Transcribed page contents -
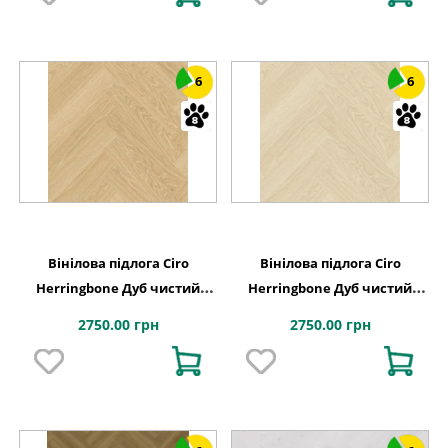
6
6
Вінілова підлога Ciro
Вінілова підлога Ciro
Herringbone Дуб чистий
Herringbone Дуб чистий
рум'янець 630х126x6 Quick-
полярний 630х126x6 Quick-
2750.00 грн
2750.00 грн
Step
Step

--

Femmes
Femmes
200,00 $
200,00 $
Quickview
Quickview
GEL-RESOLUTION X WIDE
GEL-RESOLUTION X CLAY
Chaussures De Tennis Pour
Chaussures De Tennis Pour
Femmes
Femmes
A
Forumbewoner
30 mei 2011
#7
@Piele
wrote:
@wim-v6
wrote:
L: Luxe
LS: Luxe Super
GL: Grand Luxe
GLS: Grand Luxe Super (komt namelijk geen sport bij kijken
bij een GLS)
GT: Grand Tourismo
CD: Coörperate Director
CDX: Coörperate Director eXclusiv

TASK -
Each line of the entries above that has the word "Grand" is to be copied.

RESULT FOR THIS EXERCISE -
GL: Grand Luxe
GLS: Grand Luxe Super (komt namelijk geen sport bij kijken
GT: Grand Tourismo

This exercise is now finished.